Holy Week starts with Palm Sunday

Today is Palm Sunday - Sing Hosanna Sing Hosanna Sing Hosanna to the King of Kings ! We didn't sing that at church today, but I sang it in my heart because I forgot to buy the palms for the kids this year.

Imagine thats one more thing, one more item that I would normally do forgotten, lost in the great black hole of grief. When the person you love the most gets a Heaven Day, you get forgotten days, missed appointments, past due notices, misplaced items and forgetfullness. You get confused dates, odd looks when you remember the most unusal things in the most inappropriate places and you get no palms for Palm Sunday.

Holy Week started anyway minus the palms and no one was the wiser but me. GOD didn't care and it is just one more thing that I have to let go of. Church was wonderful, the beginning of Holy Week. It has always been one of my most cherished times of my life as a believer. Palm Sunday, Maundy Thursday, the Crucification, The Resurrection and Easter Sunday.

This year while our family is reflecting on the blessing that GOD has given to all of us with the gifts of Holy Week we are also reflecting on the catastrophic events that have shaped our lives since our last Easter.

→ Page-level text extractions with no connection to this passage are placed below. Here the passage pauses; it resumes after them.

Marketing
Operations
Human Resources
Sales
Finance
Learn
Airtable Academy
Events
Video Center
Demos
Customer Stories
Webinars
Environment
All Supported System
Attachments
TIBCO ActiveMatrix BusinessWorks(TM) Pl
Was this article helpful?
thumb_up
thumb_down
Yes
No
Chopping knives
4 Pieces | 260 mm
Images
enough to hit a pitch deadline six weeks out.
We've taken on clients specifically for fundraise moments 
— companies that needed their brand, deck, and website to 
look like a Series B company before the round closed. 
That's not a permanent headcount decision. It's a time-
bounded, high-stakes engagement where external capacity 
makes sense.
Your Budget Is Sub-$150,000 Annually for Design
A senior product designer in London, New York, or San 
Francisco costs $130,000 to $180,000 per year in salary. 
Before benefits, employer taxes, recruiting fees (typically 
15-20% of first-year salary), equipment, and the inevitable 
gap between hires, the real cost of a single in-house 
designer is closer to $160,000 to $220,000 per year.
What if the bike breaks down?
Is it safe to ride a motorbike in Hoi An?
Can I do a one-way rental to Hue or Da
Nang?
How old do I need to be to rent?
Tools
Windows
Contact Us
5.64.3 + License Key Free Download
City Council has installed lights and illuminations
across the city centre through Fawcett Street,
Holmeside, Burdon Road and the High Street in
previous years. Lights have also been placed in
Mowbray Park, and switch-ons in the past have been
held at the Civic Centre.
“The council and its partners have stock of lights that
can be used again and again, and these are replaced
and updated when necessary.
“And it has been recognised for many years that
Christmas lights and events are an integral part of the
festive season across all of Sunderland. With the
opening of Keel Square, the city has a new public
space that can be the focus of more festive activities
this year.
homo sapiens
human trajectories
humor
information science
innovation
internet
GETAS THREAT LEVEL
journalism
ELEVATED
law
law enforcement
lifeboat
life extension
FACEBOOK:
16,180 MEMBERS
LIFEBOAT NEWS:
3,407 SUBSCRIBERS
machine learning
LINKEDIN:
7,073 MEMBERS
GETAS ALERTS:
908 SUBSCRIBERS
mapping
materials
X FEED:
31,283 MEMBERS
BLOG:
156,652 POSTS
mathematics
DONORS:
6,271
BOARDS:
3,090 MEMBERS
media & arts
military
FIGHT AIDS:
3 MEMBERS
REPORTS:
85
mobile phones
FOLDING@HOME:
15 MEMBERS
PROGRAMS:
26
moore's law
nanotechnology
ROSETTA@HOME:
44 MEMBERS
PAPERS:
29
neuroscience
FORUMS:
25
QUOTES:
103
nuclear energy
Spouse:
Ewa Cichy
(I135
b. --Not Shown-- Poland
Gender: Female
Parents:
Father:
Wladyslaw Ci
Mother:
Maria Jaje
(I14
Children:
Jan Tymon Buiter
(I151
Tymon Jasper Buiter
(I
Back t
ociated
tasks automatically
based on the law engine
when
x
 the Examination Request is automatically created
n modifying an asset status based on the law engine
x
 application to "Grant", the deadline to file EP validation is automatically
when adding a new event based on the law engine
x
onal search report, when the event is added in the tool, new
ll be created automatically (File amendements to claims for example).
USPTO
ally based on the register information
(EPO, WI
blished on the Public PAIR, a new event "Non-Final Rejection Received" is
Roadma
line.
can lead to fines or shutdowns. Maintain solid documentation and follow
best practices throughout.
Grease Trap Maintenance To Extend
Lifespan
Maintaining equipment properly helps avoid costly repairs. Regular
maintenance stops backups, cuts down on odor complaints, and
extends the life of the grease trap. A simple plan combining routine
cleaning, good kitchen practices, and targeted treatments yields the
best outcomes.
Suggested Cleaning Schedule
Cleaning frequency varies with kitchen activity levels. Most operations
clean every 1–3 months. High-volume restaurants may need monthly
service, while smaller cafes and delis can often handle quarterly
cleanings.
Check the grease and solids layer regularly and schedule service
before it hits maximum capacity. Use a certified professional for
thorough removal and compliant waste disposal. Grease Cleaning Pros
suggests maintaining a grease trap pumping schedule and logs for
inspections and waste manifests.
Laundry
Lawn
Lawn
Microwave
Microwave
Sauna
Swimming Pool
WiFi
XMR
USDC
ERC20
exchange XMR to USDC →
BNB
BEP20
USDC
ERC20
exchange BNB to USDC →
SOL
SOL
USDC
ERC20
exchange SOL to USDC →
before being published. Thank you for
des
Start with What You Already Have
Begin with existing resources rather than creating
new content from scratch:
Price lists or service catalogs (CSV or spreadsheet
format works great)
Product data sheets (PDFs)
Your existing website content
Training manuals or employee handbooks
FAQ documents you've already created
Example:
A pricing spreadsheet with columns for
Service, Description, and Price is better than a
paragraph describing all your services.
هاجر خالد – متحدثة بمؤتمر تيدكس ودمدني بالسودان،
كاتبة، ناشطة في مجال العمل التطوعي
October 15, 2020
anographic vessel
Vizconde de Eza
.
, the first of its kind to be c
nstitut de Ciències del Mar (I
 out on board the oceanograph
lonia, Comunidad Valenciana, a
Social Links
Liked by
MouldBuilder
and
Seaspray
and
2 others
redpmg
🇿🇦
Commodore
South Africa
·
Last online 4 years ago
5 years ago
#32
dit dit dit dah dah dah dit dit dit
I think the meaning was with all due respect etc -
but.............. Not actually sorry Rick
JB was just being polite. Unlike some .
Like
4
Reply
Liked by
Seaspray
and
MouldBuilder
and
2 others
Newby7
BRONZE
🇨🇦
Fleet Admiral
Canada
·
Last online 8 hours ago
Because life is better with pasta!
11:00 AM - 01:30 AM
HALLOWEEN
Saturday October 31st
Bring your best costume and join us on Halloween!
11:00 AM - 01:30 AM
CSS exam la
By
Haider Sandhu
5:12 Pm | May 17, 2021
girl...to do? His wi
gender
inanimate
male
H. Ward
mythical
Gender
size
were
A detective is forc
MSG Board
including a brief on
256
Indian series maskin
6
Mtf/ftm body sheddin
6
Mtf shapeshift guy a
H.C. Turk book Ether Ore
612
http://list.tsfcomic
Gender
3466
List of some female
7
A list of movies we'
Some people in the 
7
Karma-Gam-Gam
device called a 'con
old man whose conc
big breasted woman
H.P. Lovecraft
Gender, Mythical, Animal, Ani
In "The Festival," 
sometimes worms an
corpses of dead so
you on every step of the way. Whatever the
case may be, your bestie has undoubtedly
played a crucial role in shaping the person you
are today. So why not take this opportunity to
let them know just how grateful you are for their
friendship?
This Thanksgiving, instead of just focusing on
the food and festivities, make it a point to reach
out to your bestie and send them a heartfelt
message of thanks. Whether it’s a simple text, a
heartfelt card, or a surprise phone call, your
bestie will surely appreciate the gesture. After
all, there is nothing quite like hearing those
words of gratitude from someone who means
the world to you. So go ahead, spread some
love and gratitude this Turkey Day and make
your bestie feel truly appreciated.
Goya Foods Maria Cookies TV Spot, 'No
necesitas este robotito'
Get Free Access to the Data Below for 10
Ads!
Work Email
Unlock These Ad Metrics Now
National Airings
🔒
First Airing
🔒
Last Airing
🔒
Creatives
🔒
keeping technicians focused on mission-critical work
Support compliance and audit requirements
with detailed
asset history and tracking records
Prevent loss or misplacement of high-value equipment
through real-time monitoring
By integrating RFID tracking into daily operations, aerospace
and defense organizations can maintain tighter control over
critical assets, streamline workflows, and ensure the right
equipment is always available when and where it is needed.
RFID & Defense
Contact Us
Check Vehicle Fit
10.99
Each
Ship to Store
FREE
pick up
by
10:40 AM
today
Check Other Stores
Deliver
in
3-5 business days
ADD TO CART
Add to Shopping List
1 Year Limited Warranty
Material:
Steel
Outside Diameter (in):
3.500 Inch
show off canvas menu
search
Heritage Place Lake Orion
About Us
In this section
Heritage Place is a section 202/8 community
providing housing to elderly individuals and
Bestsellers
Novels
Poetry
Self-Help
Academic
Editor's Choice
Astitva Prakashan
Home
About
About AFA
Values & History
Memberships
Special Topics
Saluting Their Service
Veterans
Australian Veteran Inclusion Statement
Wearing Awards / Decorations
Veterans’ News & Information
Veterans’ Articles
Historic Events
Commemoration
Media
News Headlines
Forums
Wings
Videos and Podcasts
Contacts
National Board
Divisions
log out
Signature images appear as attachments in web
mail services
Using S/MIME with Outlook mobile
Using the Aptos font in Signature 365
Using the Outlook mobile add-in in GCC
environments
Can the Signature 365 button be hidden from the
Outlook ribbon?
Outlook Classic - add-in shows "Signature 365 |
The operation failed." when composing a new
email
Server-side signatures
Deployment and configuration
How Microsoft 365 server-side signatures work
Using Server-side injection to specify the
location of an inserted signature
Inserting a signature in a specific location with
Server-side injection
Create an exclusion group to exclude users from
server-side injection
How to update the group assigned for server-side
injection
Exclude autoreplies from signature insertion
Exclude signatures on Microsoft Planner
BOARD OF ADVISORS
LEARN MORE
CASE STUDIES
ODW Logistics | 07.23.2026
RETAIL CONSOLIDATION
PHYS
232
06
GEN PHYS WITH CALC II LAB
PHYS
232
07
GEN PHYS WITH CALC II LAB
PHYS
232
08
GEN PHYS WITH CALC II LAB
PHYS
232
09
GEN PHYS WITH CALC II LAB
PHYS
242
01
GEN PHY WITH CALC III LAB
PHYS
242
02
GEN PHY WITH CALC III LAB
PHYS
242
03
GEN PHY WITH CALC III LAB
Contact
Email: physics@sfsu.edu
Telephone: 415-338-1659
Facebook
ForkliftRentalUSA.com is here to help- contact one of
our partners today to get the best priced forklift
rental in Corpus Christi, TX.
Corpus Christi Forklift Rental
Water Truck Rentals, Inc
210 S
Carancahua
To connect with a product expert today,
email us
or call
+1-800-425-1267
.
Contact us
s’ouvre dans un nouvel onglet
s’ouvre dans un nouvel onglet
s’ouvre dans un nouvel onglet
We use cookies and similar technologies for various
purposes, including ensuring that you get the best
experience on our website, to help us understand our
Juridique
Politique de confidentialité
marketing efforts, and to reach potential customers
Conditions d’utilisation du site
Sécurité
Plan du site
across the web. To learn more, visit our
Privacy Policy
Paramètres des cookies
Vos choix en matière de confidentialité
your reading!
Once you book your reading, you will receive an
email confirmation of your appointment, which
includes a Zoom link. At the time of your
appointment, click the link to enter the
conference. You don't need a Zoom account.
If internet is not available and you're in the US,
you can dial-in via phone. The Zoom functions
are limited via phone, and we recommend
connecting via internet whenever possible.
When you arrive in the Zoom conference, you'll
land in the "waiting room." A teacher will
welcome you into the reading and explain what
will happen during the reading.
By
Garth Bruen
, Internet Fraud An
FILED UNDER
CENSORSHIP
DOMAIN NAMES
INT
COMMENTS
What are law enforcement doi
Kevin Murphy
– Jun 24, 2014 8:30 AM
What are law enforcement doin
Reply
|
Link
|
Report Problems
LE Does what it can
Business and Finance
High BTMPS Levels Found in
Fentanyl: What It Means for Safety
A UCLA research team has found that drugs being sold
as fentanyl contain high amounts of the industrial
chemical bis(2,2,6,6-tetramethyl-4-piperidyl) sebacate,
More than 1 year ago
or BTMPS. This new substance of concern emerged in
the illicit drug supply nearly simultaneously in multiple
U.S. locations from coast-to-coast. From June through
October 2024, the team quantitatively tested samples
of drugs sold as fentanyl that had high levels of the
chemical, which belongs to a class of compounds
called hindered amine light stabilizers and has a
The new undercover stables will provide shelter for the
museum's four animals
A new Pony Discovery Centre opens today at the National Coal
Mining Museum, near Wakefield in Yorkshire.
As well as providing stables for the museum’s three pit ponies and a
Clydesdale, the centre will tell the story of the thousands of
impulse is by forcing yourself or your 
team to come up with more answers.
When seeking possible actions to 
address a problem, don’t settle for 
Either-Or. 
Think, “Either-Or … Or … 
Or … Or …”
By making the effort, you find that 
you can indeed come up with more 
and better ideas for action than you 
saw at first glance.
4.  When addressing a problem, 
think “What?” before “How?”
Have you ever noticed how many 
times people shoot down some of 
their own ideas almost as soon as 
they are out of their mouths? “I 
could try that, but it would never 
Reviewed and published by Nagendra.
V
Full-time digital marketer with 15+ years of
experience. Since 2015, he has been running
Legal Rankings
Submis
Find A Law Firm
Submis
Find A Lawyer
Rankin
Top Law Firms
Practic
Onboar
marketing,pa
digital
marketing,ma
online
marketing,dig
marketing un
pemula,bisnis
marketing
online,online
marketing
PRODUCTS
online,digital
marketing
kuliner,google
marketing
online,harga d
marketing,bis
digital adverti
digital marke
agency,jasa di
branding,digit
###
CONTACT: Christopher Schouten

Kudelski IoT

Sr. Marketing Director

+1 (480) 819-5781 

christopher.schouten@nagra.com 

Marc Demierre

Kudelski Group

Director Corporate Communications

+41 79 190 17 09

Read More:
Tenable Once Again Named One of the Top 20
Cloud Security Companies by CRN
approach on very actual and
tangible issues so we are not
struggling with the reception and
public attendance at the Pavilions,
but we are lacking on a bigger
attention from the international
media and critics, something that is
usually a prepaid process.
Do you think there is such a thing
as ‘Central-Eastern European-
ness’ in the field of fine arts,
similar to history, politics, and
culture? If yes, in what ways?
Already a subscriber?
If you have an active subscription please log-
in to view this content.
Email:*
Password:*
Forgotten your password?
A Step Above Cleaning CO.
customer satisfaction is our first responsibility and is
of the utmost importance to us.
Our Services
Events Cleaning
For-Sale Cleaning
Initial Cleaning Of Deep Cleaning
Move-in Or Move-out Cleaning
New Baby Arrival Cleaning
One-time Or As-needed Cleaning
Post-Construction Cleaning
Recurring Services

This beautiful week of promises is the week that I will be praying for the most strength, for understanding that I am not being selfish to grieve when GOD has promised me so much. For compassion and forgiveness towards the man who killed my child. For joy to celebrate the promise of Jesus. For wisdom to help my daughter as she deals with the absence of her big brother.

This is our first Easter without D. Bo and Lori were killed the Saturday before Easter. This is my first Holy Week without my person, my grief partner, my lover, my friend by my side. It is a time for a new beginning of family traditions that include D and Bo in a profoundly different way. I am praying for GOD to guide me into church on Sunday to celebrate, praise and worship HIM rather than tuck myself in my grief box and shut the world out. I will be keeping my eyes firmly on the cross this week, keeping my eyes on Jesus praying that HIS grace and mercy will guide me as I feel the struggles of this first tearing at the edges of my heart.